#### Materials provided
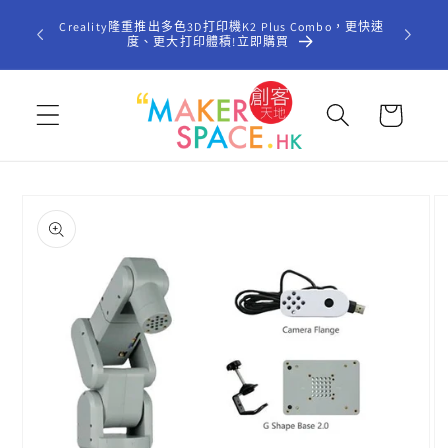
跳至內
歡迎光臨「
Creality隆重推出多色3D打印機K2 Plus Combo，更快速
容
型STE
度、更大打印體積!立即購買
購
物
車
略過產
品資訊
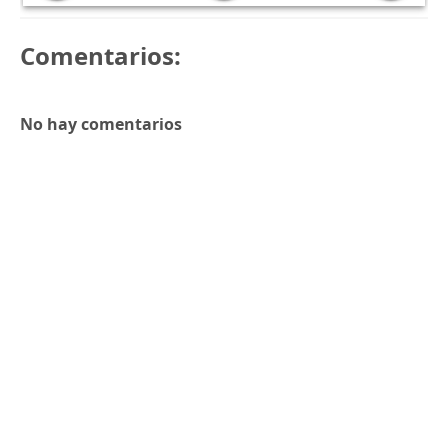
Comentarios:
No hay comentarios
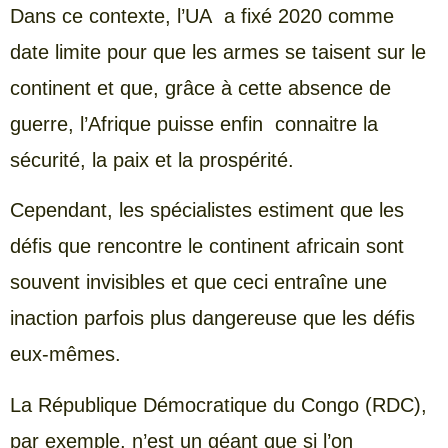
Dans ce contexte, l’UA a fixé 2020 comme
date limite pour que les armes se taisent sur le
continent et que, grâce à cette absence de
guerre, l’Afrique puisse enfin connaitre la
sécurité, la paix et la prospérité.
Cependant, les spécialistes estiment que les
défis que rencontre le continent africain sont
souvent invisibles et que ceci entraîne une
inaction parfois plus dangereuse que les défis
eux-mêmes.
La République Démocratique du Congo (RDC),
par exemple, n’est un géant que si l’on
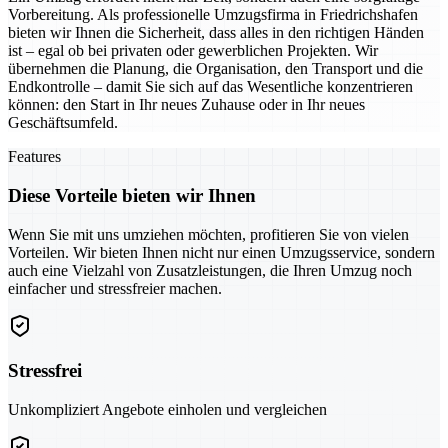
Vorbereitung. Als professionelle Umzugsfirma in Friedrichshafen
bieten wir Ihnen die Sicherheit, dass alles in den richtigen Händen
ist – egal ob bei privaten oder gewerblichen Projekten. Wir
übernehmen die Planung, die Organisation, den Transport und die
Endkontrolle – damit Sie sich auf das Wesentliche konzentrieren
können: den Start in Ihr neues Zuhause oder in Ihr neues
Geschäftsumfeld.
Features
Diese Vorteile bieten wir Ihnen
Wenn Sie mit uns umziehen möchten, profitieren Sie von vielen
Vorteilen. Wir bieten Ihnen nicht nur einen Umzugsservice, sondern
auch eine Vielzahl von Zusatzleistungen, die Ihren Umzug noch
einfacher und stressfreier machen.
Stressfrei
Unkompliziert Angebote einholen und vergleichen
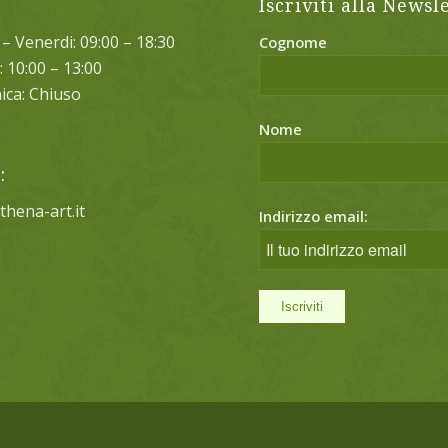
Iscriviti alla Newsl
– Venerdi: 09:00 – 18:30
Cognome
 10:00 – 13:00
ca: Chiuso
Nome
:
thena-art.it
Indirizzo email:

* * *

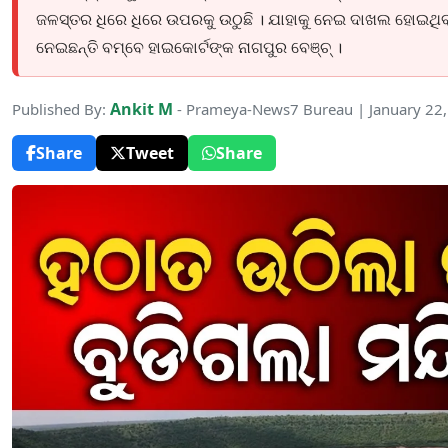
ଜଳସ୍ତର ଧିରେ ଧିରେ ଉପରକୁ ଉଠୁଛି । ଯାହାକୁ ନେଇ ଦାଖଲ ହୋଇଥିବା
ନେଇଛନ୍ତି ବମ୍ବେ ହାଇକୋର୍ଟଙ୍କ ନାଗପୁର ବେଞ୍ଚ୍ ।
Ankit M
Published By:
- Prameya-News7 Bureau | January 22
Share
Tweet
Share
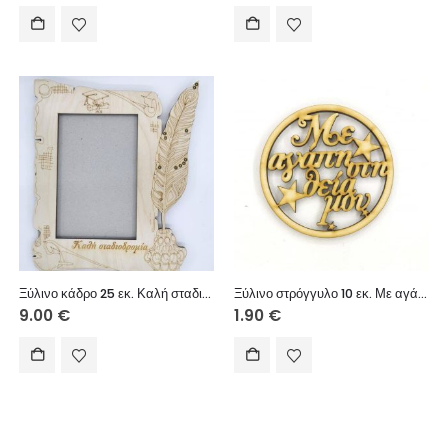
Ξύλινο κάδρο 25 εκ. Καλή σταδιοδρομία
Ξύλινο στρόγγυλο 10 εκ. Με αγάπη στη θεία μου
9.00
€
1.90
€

#### The task
The string "défis" marks the lines to return from the material. Copy each one.

#### Result of the task
défis que rencontre le continent africain sont
inaction parfois plus dangereuse que les défis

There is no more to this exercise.